__Material for this exercise__.
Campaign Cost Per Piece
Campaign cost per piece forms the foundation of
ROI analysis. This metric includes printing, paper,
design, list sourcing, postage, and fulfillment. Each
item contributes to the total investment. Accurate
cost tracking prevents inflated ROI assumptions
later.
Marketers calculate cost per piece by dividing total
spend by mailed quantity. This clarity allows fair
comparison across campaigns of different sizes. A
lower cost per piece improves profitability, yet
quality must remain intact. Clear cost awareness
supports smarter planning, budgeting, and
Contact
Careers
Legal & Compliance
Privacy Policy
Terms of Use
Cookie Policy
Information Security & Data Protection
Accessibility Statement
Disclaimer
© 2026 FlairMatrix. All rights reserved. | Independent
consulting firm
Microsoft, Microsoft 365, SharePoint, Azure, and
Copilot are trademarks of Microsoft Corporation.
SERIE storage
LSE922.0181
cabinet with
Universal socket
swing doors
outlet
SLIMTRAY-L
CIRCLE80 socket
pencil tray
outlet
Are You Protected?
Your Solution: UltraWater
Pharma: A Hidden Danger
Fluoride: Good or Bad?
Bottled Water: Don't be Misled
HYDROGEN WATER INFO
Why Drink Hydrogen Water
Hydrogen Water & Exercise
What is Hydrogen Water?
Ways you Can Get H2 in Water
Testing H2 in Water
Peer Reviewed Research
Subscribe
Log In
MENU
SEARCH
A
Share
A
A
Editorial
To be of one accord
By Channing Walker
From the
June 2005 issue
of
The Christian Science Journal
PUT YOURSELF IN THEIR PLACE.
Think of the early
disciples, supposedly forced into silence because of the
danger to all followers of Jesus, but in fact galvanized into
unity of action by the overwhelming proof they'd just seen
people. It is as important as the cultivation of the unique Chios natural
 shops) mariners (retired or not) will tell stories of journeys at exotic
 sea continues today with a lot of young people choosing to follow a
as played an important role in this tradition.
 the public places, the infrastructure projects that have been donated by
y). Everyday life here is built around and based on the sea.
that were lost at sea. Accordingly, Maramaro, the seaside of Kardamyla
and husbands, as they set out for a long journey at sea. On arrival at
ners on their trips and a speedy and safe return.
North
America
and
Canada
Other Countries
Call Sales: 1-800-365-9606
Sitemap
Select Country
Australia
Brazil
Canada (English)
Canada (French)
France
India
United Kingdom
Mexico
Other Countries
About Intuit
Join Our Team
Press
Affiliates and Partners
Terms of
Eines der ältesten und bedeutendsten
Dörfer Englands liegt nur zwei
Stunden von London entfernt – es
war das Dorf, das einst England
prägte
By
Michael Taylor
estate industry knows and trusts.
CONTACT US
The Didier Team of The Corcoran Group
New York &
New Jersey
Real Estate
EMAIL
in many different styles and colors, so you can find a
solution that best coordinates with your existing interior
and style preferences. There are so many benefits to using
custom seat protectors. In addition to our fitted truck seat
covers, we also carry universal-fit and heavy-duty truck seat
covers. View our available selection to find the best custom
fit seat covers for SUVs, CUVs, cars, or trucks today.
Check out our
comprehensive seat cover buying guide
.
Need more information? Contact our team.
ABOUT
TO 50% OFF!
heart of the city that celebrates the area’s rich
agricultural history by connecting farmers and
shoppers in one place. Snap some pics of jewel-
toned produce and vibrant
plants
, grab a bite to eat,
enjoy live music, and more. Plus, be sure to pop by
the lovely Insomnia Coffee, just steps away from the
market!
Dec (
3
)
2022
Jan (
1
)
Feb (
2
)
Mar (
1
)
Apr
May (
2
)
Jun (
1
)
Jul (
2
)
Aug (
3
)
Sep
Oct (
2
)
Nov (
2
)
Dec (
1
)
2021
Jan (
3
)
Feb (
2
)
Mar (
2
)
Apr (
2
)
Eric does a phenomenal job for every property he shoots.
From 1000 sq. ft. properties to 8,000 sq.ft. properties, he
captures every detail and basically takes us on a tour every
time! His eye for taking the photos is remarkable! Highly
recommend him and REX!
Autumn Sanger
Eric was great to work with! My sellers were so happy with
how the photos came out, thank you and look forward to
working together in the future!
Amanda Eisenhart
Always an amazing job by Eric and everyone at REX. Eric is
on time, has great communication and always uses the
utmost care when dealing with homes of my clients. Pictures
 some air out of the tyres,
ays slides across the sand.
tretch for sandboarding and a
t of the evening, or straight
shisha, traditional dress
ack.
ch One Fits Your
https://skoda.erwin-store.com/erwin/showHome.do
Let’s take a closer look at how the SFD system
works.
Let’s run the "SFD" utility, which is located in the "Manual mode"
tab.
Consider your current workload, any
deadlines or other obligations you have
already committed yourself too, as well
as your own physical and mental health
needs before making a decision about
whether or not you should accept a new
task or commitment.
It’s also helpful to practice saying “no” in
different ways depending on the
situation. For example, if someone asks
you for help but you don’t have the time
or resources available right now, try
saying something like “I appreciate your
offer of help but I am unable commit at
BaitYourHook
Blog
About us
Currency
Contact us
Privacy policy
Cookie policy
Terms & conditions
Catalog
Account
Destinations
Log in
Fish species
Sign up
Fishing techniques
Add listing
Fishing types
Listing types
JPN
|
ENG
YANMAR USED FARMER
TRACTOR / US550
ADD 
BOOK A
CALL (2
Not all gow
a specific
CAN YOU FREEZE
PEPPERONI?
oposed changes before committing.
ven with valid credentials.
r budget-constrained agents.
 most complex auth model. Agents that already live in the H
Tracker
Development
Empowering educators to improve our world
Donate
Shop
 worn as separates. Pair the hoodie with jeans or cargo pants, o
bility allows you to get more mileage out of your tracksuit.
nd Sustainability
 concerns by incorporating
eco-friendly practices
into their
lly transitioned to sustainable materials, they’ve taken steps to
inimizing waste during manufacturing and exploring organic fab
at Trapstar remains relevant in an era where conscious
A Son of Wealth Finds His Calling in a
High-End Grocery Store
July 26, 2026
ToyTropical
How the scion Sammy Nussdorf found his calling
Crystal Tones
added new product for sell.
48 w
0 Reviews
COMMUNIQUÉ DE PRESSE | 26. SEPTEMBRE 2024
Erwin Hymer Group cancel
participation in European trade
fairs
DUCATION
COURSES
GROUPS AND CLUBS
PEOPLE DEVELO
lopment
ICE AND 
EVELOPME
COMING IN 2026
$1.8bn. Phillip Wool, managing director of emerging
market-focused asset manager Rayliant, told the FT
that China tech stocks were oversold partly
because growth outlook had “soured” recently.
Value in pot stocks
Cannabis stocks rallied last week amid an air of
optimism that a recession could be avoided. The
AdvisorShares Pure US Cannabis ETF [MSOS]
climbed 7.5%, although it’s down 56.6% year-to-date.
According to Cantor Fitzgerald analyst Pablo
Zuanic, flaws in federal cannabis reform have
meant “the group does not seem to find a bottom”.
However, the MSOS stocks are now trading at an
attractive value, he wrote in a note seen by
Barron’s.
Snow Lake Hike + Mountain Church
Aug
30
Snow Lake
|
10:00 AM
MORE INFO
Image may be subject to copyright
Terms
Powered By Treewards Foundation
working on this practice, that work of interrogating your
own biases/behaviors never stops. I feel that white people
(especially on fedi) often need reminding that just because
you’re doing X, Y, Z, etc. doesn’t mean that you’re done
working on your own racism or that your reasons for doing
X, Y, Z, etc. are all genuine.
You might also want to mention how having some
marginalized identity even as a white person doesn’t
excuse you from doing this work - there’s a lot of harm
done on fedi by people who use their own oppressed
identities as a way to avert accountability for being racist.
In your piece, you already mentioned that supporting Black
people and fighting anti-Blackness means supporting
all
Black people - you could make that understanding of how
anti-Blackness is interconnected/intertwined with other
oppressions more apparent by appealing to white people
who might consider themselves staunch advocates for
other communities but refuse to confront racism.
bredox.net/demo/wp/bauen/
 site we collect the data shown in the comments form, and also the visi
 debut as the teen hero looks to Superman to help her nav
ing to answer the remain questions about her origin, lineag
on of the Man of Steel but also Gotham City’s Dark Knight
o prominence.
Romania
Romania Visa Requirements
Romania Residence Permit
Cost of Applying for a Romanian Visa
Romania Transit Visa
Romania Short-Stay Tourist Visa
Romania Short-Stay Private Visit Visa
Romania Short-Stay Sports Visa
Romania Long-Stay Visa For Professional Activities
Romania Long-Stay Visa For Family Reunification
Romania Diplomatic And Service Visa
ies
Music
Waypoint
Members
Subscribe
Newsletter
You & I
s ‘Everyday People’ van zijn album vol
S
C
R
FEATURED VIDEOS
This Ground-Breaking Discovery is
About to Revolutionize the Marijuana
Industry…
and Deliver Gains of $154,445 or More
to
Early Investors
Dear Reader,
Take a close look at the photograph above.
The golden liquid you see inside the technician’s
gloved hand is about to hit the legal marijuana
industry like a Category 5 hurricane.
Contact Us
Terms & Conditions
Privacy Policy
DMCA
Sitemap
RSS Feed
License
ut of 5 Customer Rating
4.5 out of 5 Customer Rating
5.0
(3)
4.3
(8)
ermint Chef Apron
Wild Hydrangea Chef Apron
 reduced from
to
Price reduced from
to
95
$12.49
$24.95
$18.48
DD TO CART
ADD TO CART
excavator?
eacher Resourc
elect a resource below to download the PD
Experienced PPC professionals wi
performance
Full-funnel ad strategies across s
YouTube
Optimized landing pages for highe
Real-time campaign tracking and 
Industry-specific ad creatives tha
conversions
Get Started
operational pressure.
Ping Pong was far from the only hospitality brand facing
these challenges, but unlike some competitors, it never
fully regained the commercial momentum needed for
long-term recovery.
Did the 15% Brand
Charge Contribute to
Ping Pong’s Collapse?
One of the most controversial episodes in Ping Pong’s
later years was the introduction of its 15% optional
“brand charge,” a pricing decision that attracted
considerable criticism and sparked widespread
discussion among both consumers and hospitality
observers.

__Task item__. Collect every line above that contains the word "fedi".

__Response__.
(especially on fedi) often need reminding that just because
done on fedi by people who use their own oppressed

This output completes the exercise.